In the Southeast corner of the room, there is a very well-hidden secret door that leads to stairs heading downward into the headquarters of an ancient assassin cult...the door is extremely strong and will require multiple hours of digging with a good pick to break through. The only way to open it is to find the other two stone skulls (elf and dwarf) that go on the other pedestals. Who knows where those might be though.
This necklace is a extremely strong piece of semi-petrified vine on which has been strung the skulls of seven rats along with other small bones and some interesting rocks. Once per day, it can be used by the wearer to cast ESP. If continually worn and starting the first night the necklace is worn, the wearer will begin to have progressively stronger and more disturbing nightmares in which the wearer is a guest in a well-appointed room, conversing with a somewhat dapper man, who repeatedly works the motif of "come visit me" into conversation. At first, these conversations will only be remembered as somewhat strange. Then, the nightmares will evolve into the man asking the wearer extremely odd questions about ethics, then casually showing the wearer that a drawer in the room contains a still-bleeding arm, etc. If attempting to remove the necklace after they have had at least one nightmare, the wearer must make a Save vs. Death. If they succeed, they take the necklace off. If they fail, they will find that shortly after taking the necklace off that it has reappeared. Any further saves have a cumulative -1 for each previous failure.
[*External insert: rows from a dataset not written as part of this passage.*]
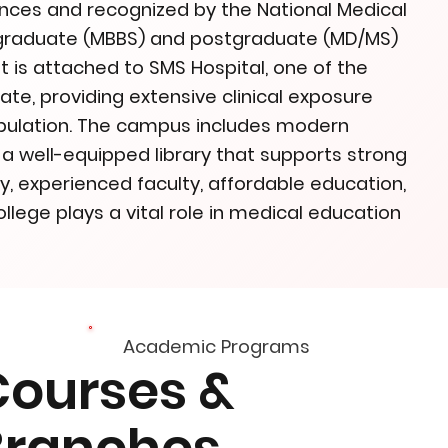
iences and recognized by the National Medical
rgraduate (MBBS) and postgraduate (MD/MS)
t is attached to SMS Hospital, one of the
tate, providing extensive clinical exposure
opulation. The campus includes modern
nd a well-equipped library that supports strong
y, experienced faculty, affordable education,
llege plays a vital role in medical education
Academic Programs
Courses &
Branches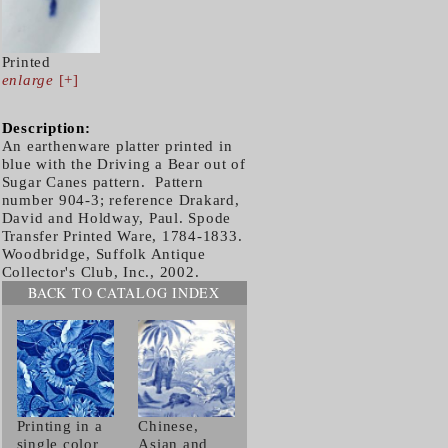
Printed
enlarge
[+]
Description:
An earthenware platter printed in
blue with the Driving a Bear out of
Sugar Canes pattern. Pattern
number 904-3; reference Drakard,
David and Holdway, Paul. Spode
Transfer Printed Ware, 1784-1833.
Woodbridge, Suffolk Antique
Collector's Club, Inc., 2002.
BACK TO CATALOG INDEX
Printing in a
Chinese,
single color
Asian and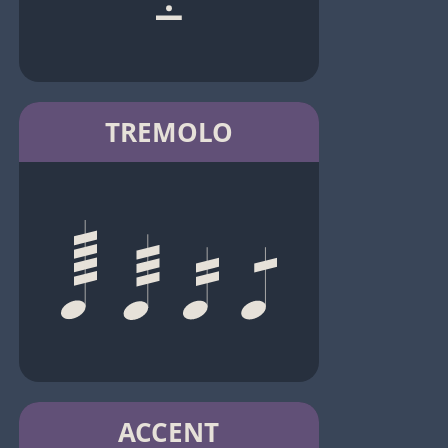
TREMOLO
ACCENT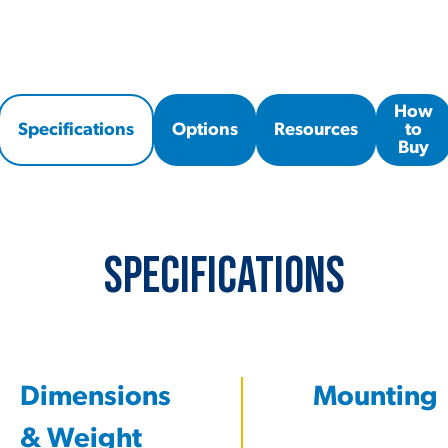
How
Specifications
Options
Resources
to
Buy
Specifications
Dimensions
Mounting
& Weight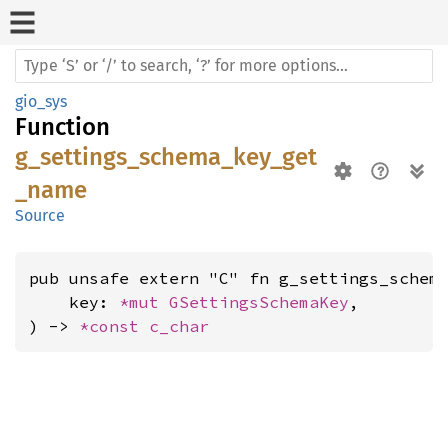
gio_sys
Function
g_settings_schema_key_get
_name
Source
pub unsafe extern "C" fn g_settings_schema
    key: 
*mut 
GSettingsSchemaKey
,

) -> 
*const 
c_char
As the nightmares progress, the character will become more and more obsessed with finding the man in the dream, to the point of after a month of dreams, the character will be -1 to all rolls unless they are actively pursuing meeting the man.
If attempting to sell the necklace, the "natural worth" is 1,700gp.
(Take this wherever works best for you as a GM. The main thrust of this is that somewhere in your game world is a powerful evil that wants to be let out of wherever it might be and it will use this necklace to try and get somebody to find them.)